**ABOUT THIS EXERCISE**.
Copy out all lines bearing the word "Dual" from the listing below.

**DATASET CONTENT**.
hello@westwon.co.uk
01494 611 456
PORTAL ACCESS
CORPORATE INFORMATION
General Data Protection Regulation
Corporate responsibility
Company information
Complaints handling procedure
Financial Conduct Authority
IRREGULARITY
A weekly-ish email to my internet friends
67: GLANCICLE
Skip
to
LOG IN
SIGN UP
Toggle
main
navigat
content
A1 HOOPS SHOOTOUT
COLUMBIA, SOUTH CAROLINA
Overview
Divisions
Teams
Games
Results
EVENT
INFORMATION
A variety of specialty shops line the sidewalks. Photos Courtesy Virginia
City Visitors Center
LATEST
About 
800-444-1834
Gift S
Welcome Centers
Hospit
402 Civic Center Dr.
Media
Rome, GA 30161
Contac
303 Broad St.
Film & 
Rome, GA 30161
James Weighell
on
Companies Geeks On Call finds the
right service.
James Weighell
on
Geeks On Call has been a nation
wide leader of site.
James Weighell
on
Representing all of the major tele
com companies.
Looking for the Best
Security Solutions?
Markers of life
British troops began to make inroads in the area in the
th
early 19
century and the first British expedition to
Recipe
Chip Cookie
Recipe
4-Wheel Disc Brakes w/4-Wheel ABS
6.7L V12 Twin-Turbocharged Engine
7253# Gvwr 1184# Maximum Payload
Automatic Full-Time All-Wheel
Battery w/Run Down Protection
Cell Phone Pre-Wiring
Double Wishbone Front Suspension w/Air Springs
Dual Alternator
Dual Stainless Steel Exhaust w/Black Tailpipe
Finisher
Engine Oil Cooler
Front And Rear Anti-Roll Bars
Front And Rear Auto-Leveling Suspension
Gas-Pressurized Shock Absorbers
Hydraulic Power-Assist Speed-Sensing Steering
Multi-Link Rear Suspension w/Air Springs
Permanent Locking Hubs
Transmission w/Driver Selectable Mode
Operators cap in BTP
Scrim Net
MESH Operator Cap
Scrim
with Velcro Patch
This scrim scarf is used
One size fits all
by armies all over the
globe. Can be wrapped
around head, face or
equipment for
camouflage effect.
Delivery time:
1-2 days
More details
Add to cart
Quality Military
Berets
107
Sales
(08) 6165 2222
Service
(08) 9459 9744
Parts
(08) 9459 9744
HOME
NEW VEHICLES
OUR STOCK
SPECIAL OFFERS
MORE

**TASK OUTPUT**.
Dual Alternator
Dual Stainless Steel Exhaust w/Black Tailpipe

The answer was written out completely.